One kid gets on a bicycle and rides slowly off; a few act as though no one is talking, but two girls in tight, faded bell bottoms and tiny T-shirts pay close attention. "You wanta be tested, sweetie?" Johnson-Hobson asks.

"Even though I use condoms I still got reason to be worried," one of the girls confesses, fingering a smooth curl of black hair at her neck. While an Empower U worker fills out a health department sheet on her, her friend watches languidly as Johnson-Hobson gets into a detailed discussion with an older man who's wandered over to the corner. In contrast to the neatly, fashionably dressed teenagers with clean, sulky faces, this man looks exhausted and wears a soiled white dress shirt and too-long khaki pants with dirt stains on the knees. "Say," he says quietly to Johnson-Hobson, after pocketing two long strips of colored condoms. "What about oral sex?"

Johnson-Hobson doesn't miss a beat. "Well, you can get infected from the saliva, but there are condoms for women. It's like a thin little sheet. You put it over the vagina. It works just fine."

The man looks down at his hands, mulling it over. "So that's what I need to do," he says.

"Now you really need to take precautions," Johnson-Hobson affirms, flashing her smile. "Weekend's coming up, you want to have a good time, but you gotta be careful."

"What if I don't have no female condom?"

"You can also use Saran Wrap, you know," Johnson-Hobson replies.

"I take it --"

"--and you put it there, over the vagina, it's very thin, still got your sensation --"

"Um hm," the man says. "Thank you. I appreciate that." And he ambles across the street, into a little market.

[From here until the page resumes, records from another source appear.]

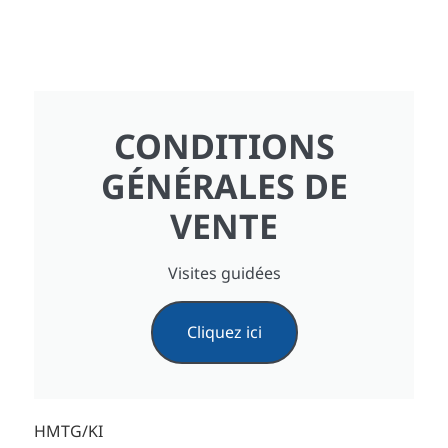
CONDITIONS
GÉNÉRALES DE
VENTE
Visites guidées
Cliquez ici
HMTG/KI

At the front door of the market, a jittery young man in baggy jean shorts is having a long one-sided conversation with another Empower U worker, who listens respectfully. He's already given the kid several belts of condoms. "Look here, it's a jungle out here," the youngster exclaims, nodding his head and rubbing his hands together, sweaty and shiny under the bright sun. "If you don't play fair you got bad karma."

The worker purses his lips in agreement, keeping an eye on his outreach partner talking to a woman and her daughter a few parking spaces away. It is time to move on to another street corner, but his jittery friend is still getting to the point of his discourse.

"Look here," says the man, "I need me two dollars."

At that, Johnson-Hobson appears and pauses, about to open her car door. She glances at him, sizing him up in a split-second. "I need me three dollars," she replies, and for another instant everyone stops to think that over.